The vast majority of Long Islanders are there to root for top quality golf. No doubt there are fan favorites with the likes of Tiger Woods and Phil Mickelson leading the way. But, the “look the other way” approach needs to be nipped in the bud and showing that this week at Bethpage would be a strong message not only for this week’s event but with the Ryder Cup just five years away.

Unfortunately, when you permit unlimited alcohol sales you get people who believe they’re entitled to act like a donkey’s behind. When officials permit these libations to be guzzled time after time they are countenancing the actions that follow. Cutting off alcohol sales is extreme but frankly is long overdue.

There’s no question it’s incredibly hard for any golfer to cocoon himself off when fans are so nearby at every hole. But I urge those at Bethpage not to have rabbit’s ears and allow a few to influence their play. In recent events players have notified officials of fans who have gone beyond appropriate noise into the nuisance category. When that happens the violators need to be tossed promptly. Golf is a gentleman’s game and it does not bode well for those competing to sink to the same level and look to take matters into their hands as Norman was wont to do in 1986. 


Bethpage is not a private club — the regulars who play there come from a wide variety of jobs and many are indeed blue collar folks who certainly don’t fit the profile of your country club type. These folks know the many fine points of the Black having played the course countless times over the years and there are times when these same individuals will feel a compunction to weigh in on what a player should do. Bethpage has been rightly called, “The People’s Country Club,” and the connection engendered brought many people into the sport over the years. My father, a machinist by trade, was one of those for sure.

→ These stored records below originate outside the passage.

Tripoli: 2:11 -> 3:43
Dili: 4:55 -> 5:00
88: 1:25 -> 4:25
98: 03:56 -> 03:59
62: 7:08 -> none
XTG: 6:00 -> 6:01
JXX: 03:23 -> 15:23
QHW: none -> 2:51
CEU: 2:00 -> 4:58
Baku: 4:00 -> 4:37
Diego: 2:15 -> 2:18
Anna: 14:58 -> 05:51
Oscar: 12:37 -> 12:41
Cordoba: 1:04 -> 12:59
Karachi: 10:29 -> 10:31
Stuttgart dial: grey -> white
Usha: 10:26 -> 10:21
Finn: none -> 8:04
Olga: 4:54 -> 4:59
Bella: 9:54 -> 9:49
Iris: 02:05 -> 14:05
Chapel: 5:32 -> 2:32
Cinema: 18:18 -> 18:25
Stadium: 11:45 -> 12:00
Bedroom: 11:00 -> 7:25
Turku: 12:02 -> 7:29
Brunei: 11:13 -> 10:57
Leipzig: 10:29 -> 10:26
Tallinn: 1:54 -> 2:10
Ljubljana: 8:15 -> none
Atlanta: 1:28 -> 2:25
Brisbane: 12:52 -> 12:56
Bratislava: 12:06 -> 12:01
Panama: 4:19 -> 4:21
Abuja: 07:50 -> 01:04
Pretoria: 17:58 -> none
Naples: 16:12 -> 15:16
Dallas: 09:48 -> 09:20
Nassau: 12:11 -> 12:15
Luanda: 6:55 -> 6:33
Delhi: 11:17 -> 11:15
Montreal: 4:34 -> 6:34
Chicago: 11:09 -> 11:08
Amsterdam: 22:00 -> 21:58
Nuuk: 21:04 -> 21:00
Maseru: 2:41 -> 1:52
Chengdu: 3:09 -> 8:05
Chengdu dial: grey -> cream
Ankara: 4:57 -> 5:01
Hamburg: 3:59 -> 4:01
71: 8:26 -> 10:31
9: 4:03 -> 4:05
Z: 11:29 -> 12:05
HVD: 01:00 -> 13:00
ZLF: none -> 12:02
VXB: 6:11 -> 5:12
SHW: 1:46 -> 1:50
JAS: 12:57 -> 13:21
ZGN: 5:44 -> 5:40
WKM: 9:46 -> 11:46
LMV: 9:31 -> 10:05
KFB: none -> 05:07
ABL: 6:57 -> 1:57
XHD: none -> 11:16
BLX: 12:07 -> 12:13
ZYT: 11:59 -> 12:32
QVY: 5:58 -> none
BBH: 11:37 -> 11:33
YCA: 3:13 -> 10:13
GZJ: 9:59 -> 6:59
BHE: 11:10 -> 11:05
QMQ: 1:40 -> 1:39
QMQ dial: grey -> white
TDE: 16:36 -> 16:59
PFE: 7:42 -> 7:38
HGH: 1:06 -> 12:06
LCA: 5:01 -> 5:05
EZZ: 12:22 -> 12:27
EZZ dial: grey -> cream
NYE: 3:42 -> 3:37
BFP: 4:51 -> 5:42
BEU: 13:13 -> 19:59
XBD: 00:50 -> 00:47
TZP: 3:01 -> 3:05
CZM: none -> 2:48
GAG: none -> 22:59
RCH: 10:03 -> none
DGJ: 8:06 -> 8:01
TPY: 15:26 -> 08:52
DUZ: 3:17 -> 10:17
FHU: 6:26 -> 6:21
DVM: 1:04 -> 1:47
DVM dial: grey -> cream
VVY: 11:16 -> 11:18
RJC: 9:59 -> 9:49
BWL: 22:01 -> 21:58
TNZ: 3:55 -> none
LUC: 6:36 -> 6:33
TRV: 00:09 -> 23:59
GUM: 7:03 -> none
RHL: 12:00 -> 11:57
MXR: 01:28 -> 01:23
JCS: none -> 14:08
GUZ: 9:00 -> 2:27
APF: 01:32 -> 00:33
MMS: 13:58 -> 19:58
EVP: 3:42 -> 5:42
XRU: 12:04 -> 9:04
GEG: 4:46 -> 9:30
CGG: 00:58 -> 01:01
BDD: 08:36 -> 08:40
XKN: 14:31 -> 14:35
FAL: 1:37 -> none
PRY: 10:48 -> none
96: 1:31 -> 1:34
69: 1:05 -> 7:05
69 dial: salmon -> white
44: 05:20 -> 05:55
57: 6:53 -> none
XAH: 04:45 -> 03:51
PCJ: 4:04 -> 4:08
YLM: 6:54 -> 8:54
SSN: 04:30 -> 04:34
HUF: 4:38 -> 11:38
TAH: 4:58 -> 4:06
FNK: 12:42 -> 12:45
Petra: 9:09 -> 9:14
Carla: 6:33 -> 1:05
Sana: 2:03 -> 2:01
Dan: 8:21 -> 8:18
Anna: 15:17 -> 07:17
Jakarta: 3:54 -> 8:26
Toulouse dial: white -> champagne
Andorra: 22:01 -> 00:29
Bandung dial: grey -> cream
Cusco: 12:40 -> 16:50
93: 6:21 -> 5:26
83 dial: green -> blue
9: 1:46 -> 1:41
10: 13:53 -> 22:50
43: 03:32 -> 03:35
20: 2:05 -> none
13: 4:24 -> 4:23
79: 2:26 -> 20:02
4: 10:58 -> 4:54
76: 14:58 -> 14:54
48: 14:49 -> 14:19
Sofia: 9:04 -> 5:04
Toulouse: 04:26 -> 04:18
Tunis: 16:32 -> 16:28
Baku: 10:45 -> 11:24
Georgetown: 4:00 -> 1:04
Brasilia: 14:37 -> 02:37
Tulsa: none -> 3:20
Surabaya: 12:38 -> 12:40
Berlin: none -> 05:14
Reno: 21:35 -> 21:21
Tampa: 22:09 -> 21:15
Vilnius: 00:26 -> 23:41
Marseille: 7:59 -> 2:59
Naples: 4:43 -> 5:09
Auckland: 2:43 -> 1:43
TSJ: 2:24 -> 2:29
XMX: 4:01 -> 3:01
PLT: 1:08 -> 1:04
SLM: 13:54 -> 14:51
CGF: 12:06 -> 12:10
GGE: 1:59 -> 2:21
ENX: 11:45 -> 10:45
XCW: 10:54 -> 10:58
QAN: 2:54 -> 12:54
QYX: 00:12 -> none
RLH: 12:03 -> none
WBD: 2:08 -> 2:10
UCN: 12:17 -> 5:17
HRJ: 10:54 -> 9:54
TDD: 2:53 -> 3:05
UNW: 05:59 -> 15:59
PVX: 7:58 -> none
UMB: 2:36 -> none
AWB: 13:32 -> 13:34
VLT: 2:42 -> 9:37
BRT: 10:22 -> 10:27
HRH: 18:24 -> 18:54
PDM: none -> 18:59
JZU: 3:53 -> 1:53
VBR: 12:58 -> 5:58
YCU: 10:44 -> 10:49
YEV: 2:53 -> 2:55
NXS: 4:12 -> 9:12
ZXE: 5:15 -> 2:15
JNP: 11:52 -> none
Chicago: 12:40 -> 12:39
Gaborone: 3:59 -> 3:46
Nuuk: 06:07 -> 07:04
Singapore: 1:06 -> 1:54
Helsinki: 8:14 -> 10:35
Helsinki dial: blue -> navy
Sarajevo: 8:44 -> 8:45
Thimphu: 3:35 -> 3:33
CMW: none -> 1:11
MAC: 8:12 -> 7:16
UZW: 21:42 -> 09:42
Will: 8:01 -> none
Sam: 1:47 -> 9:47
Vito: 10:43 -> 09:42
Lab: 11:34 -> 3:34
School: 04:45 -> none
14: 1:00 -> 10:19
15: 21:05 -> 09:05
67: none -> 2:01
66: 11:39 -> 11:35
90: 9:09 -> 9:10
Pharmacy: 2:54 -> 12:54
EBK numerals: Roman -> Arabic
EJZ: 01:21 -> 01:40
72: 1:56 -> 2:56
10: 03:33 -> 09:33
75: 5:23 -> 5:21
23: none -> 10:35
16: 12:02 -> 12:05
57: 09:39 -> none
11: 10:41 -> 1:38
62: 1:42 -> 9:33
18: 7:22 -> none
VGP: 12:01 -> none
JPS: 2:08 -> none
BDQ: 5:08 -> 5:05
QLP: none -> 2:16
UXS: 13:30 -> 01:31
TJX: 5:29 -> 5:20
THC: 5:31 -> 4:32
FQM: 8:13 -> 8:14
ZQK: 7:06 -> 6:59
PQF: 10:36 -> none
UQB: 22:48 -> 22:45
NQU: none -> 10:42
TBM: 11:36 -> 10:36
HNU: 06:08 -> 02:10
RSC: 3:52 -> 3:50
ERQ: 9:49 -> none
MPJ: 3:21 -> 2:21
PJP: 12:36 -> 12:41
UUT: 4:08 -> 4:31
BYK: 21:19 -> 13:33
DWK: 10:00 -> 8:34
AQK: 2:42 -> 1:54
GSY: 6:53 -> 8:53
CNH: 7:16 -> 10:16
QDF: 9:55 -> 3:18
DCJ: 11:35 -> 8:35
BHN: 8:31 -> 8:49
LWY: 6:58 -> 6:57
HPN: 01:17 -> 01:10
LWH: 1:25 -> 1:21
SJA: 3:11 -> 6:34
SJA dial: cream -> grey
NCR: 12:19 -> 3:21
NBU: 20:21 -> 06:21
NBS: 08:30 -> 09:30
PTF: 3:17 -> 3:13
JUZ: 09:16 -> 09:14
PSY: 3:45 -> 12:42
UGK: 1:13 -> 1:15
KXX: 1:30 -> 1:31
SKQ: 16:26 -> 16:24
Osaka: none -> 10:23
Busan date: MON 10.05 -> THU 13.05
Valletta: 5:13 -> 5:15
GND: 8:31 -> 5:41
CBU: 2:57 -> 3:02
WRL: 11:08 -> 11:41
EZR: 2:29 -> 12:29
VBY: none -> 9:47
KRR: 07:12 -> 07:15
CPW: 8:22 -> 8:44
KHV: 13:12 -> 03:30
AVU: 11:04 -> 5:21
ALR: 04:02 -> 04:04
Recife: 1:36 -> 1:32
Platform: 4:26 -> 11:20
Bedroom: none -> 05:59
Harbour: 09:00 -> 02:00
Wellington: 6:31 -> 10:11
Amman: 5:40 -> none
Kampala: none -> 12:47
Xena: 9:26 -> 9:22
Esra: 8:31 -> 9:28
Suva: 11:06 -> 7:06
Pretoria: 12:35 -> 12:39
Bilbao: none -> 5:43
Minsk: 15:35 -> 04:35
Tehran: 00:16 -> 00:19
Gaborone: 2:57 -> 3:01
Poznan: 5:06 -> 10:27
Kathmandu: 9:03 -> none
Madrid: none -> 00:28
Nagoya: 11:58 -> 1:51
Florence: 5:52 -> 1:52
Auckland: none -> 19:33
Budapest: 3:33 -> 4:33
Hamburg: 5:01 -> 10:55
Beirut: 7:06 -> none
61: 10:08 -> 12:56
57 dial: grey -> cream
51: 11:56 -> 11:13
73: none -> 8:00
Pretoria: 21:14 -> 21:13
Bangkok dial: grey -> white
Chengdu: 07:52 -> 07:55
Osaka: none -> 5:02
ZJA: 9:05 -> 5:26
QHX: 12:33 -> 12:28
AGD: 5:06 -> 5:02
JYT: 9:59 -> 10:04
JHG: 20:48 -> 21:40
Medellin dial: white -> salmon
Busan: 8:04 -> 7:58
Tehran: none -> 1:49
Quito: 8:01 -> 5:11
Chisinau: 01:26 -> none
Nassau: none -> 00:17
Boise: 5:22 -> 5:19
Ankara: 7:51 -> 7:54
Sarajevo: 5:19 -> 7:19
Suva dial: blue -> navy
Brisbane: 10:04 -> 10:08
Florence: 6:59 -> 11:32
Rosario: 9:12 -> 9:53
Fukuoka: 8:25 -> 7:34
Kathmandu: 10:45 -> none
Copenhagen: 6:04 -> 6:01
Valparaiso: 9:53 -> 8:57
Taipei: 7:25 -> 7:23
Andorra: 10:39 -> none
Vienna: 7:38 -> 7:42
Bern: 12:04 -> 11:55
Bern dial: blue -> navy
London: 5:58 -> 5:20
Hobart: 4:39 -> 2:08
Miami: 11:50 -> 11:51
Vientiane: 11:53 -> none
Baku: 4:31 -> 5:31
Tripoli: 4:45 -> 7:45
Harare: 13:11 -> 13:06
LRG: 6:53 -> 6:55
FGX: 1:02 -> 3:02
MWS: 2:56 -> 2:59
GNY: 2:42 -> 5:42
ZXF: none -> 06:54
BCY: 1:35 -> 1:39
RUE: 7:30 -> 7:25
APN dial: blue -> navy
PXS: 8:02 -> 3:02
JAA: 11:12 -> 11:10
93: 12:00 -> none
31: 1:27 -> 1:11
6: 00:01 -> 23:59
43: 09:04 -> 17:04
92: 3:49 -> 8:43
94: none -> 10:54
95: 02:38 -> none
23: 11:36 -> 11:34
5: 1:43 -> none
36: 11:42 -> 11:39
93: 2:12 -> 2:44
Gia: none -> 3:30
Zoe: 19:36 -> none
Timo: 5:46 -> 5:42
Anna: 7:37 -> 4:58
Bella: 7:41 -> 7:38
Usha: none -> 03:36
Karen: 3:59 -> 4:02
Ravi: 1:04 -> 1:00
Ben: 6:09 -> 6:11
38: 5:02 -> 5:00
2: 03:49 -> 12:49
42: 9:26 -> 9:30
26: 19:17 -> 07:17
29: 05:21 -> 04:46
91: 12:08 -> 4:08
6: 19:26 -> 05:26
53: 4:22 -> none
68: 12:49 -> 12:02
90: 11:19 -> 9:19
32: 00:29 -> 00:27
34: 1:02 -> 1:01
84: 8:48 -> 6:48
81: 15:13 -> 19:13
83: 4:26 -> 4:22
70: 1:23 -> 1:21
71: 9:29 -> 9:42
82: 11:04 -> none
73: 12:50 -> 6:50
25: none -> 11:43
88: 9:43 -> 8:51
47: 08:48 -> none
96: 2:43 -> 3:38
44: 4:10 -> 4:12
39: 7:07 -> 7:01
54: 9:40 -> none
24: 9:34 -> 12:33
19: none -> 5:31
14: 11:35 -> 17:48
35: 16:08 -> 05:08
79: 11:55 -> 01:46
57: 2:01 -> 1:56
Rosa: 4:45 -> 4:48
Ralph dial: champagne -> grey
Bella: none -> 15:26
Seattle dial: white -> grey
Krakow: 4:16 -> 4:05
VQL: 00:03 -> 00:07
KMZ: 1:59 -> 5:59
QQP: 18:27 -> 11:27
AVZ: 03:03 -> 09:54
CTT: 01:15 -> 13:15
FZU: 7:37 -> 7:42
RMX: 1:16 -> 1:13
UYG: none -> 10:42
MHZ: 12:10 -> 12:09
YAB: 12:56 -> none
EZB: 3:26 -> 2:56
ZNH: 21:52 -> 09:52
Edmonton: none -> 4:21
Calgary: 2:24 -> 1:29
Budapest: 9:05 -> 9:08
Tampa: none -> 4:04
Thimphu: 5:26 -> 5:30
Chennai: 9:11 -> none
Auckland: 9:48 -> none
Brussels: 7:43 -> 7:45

The line between appropriate noise and outright nuisance is never an easy one to draw and I hope officials don’t crack down to the point of overkill. Common sense has not been followed in the situations I outlined earlier and Bethpage can be the line in the sand where serious and blatant abuses are stopped once and for all.

The thing about New York fans is if you show an effort to connect the bond will be forever strong. If you opt to build a wall — no pun intended to those in political office now — you’re bound to create a tension environment and ramp up the “Bronx cheers” you’ll be hammered with. With the PGA Championship set to begin I’m seriously hoping Bethpage is ground zero for a new start on what is clearly overdue in happening. Frank Sinatra was famous when singing “New York New York” that “if I can make it there I can make it anywhere”. So true. Now let the golf be the storyline for a course and a part of America that clearly has added much to the game loved by millions around the world. The ball is now on the tee for that to happen.